Some of the milestones are:

  • Leaving his home in the Borders shows that David is willing and able to live independently.
  • The incident when Ebenezer attempts to get rid of him, by sending him up the unfinished stair, demonstrates that David can be decisive and firm.
  • David shows presence of mind and rapid judgement when he decides to tell Alan that the ship's crew are going to trap him.
  • The reader sees how capable and decisive David has become when he finds Rankeillor, which helps set up the encounter to catch Ebenezer.

By the end of the novel he has achieved a degree of maturity and understanding he did not possess at the beginning.


The novel also explores duality - the idea of the same thing having two parts. The two main characters, Alan and David, have contrasting backgrounds and points of view.

Alan and David - dualism

The contrasts between David and Alan can be seen as representing aspects of Scotland and Scottishness. The distinction between legal and tribal viewpoints is particularly important against the background of a changing society, when the main characters seek to achieve justice for wrongs done to them.

The two main characters represent these aspects of Scotland and Scottishness most strongly, but the theme is also explored through a variety of characters and settings.

Duality of character
Riachharsh, when soberkind, when drunk
Hoseasona responsible captaincommits a crime
Alanloyal and generousis also completely ruthless
Davidgenerally prudentcan be rash - he taunts Alan for being a turncoat

Man versus nature

The novel addresses the theme of 'man versus nature' at many points.

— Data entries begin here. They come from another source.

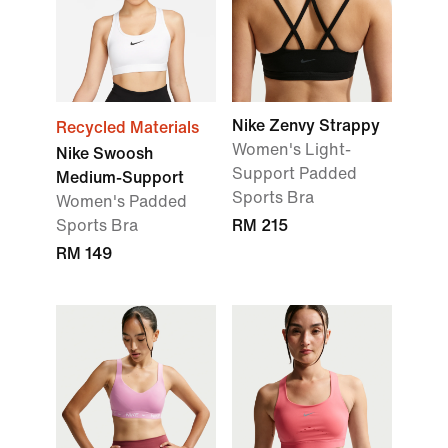
Nike Zenvy Strappy
Recycled Materials
Women's Light-
Nike Swoosh
Support Padded
Medium-Support
Sports Bra
Women's Padded
Sports Bra
RM 215
RM 149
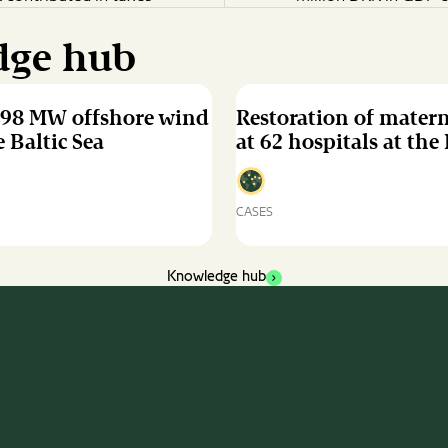
dge hub
498 MW offshore wind
Restoration of mater
 Baltic Sea
at 62 hospitals at the
CASES
Restoration
of
maternity
Knowledge hub
ward
at
62
hospitals
at
the
Ivory
Coast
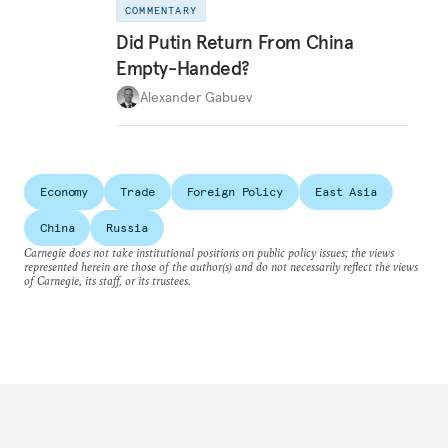
COMMENTARY
Did Putin Return From China
Empty-Handed?
Alexander Gabuev
Economy
Trade
Foreign Policy
East Asia
China
Russia
Carnegie does not take institutional positions on public policy issues; the views
represented herein are those of the author(s) and do not necessarily reflect the views
of Carnegie, its staff, or its trustees.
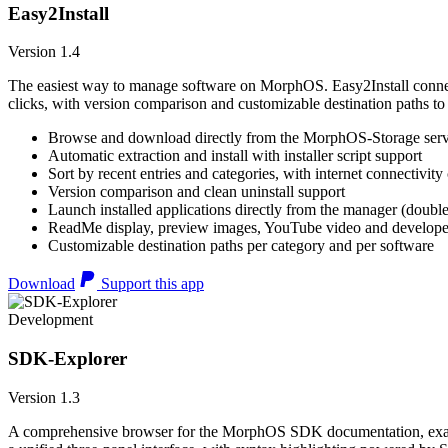
Easy2Install
Version 1.4
The easiest way to manage software on MorphOS. Easy2Install connects
clicks, with version comparison and customizable destination paths to
Browse and download directly from the MorphOS-Storage ser
Automatic extraction and install with installer script support
Sort by recent entries and categories, with internet connectivity
Version comparison and clean uninstall support
Launch installed applications directly from the manager (double
ReadMe display, preview images, YouTube video and developer
Customizable destination paths per category and per software
Download
Support this app
Development
SDK-Explorer
Version 1.3
A comprehensive browser for the MorphOS SDK documentation, example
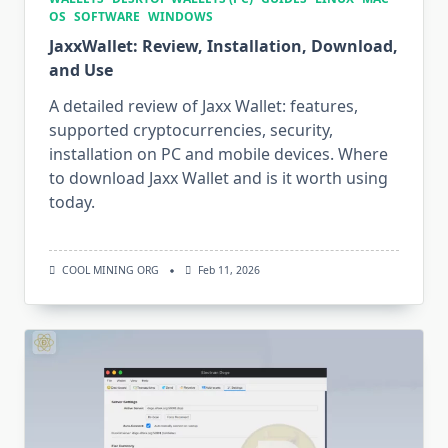
OS
SOFTWARE
WINDOWS
JaxxWallet: Review, Installation, Download,
and Use
A detailed review of Jaxx Wallet: features,
supported cryptocurrencies, security,
installation on PC and mobile devices. Where
to download Jaxx Wallet and is it worth using
today.
COOL MINING ORG
Feb 11, 2026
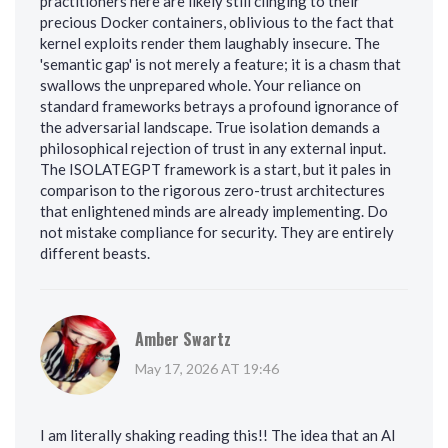
practitioners here are likely still clinging to their
precious Docker containers, oblivious to the fact that
kernel exploits render them laughably insecure. The
'semantic gap' is not merely a feature; it is a chasm that
swallows the unprepared whole. Your reliance on
standard frameworks betrays a profound ignorance of
the adversarial landscape. True isolation demands a
philosophical rejection of trust in any external input.
The ISOLATEGPT framework is a start, but it pales in
comparison to the rigorous zero-trust architectures
that enlightened minds are already implementing. Do
not mistake compliance for security. They are entirely
different beasts.
Amber Swartz
May 17, 2026 AT 19:46
I am literally shaking reading this!! The idea that an AI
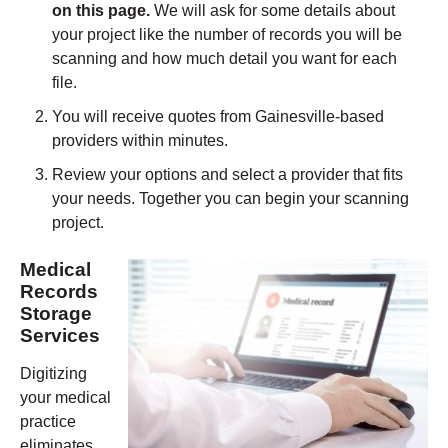
on this page.
We will ask for some details about
your project like the number of records you will be
scanning and how much detail you want for each
file.
You will receive quotes from
Gainesville
-based
providers within minutes.
Review your options and select a provider that fits
your needs. Together you can begin your scanning
project.
Medical
Records
Storage
Services
Digitizing
your medical
practice
eliminates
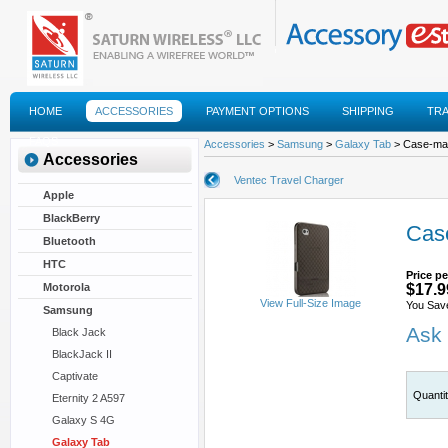
HOME
ACCESSORIES
PAYMENT OPTIONS
SHIPPING
TR
FAQS
Accessories
>
Samsung
>
Galaxy Tab
> Case-mate
Accessories
Ventec Travel Charger
Apple
BlackBerry
Case
Bluetooth
HTC
Price pe
Motorola
$17.9
View Full-Size Image
You Sav
Samsung
Ask 
Black Jack
BlackJack II
Captivate
Quanti
Eternity 2 A597
Galaxy S 4G
Galaxy Tab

From the shipwreck onwards, the two main characters must confront many challenges:

  • The storm drives the ship onto the Torran Rocks and wrecks it.
  • David is marooned on what he thinks is an island.
  • David must 'live off the land’ which leaves him feeling ill, weak and helpless.
  • Alan and David must endure extreme conditions, like being soaking wet and burning hot.
  • The Forth proves a barrier to their return to the Lowlands.

Meeting these challenges helps David to mature. It also allows the reader see how Alan is an ingenious and tough character.

Nature is not their enemy. Rather, it is a constant force for them to struggle with throughout the novel. In this way it is more than a setting, it is a force in the novel. This is one of the most distinctive characteristics of Kidnapped.